### REQUIRED ACTION
Could you print, exactly as they stand, the lines from the one holding "See All Customers Testimonials" to the end of the data below, and nothing more?

### SUPPLIED RECORDS
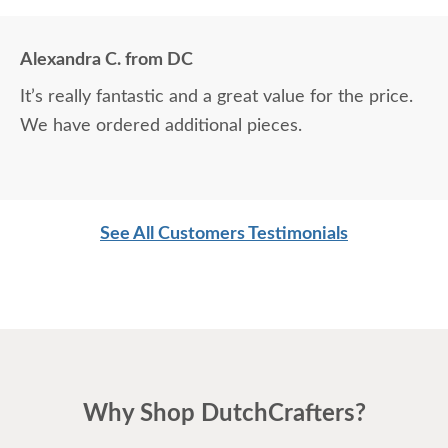
Alexandra C. from DC
It’s really fantastic and a great value for the price.
We have ordered additional pieces.
See All Customers Testimonials
Why Shop DutchCrafters?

### WRITTEN SOLUTION
See All Customers Testimonials
Why Shop DutchCrafters?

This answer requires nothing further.